Input data |
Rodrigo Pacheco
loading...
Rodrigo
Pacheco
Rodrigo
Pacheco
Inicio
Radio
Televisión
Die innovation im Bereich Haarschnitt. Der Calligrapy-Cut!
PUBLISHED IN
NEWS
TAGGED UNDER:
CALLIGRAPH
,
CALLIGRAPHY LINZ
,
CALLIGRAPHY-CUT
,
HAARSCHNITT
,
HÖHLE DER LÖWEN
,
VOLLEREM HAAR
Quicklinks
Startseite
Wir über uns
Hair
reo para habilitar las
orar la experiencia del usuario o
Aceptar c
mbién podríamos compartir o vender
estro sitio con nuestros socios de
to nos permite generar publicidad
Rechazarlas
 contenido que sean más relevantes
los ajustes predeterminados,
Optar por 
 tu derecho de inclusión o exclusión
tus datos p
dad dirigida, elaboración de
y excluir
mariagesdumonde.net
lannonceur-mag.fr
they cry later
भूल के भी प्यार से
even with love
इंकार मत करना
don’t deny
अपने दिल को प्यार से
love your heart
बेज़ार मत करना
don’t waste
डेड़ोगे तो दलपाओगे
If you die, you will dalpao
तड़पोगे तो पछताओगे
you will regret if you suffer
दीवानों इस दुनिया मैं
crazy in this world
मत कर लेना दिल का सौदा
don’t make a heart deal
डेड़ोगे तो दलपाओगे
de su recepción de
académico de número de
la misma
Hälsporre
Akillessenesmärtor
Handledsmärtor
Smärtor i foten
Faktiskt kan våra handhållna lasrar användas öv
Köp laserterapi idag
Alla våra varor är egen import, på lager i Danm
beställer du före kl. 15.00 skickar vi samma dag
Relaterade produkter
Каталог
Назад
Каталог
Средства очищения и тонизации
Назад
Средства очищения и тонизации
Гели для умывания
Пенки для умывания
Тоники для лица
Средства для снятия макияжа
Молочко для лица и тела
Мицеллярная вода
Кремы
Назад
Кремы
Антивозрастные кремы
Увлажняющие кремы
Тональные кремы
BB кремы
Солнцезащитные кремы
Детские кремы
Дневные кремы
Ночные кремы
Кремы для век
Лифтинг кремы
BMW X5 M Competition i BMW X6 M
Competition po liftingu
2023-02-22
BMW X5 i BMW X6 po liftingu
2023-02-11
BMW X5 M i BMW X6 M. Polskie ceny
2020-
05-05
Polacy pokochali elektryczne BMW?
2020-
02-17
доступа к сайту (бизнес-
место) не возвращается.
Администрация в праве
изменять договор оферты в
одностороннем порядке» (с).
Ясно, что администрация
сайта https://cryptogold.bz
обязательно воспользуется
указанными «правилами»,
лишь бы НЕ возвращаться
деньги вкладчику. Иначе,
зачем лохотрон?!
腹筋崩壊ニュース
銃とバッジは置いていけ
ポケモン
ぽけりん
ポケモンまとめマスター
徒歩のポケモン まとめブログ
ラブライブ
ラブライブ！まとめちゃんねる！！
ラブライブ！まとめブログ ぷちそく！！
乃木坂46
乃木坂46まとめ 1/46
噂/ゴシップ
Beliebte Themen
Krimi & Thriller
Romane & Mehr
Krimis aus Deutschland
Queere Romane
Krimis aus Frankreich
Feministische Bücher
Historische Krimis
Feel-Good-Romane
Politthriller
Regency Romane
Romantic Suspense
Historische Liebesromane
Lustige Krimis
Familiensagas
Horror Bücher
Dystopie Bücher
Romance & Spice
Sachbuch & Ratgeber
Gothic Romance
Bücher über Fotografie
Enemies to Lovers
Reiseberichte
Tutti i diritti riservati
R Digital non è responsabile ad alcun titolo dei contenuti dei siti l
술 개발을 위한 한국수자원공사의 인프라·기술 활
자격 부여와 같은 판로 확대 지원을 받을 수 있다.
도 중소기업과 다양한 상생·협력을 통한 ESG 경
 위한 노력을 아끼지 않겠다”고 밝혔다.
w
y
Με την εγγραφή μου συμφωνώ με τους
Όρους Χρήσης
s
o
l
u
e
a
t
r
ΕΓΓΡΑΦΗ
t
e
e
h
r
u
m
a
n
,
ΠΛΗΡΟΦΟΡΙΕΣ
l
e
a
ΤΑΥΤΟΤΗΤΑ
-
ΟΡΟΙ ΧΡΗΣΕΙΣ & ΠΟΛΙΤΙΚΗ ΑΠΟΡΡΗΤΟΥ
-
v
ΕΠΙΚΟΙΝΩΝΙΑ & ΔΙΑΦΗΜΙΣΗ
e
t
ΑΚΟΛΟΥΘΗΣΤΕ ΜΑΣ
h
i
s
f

Your task | In the entries above, find the line holding "Антивозрастные кремы" and the line holding "Politthriller"; print both of them and every line between, exactly, and nothing else.

Response to the exercise |
Антивозрастные кремы
Увлажняющие кремы
Тональные кремы
BB кремы
Солнцезащитные кремы
Детские кремы
Дневные кремы
Ночные кремы
Кремы для век
Лифтинг кремы
BMW X5 M Competition i BMW X6 M
Competition po liftingu
2023-02-22
BMW X5 i BMW X6 po liftingu
2023-02-11
BMW X5 M i BMW X6 M. Polskie ceny
2020-
05-05
Polacy pokochali elektryczne BMW?
2020-
02-17
доступа к сайту (бизнес-
место) не возвращается.
Администрация в праве
изменять договор оферты в
одностороннем порядке» (с).
Ясно, что администрация
сайта https://cryptogold.bz
обязательно воспользуется
указанными «правилами»,
лишь бы НЕ возвращаться
деньги вкладчику. Иначе,
зачем лохотрон?!
腹筋崩壊ニュース
銃とバッジは置いていけ
ポケモン
ぽけりん
ポケモンまとめマスター
徒歩のポケモン まとめブログ
ラブライブ
ラブライブ！まとめちゃんねる！！
ラブライブ！まとめブログ ぷちそく！！
乃木坂46
乃木坂46まとめ 1/46
噂/ゴシップ
Beliebte Themen
Krimi & Thriller
Romane & Mehr
Krimis aus Deutschland
Queere Romane
Krimis aus Frankreich
Feministische Bücher
Historische Krimis
Feel-Good-Romane
Politthriller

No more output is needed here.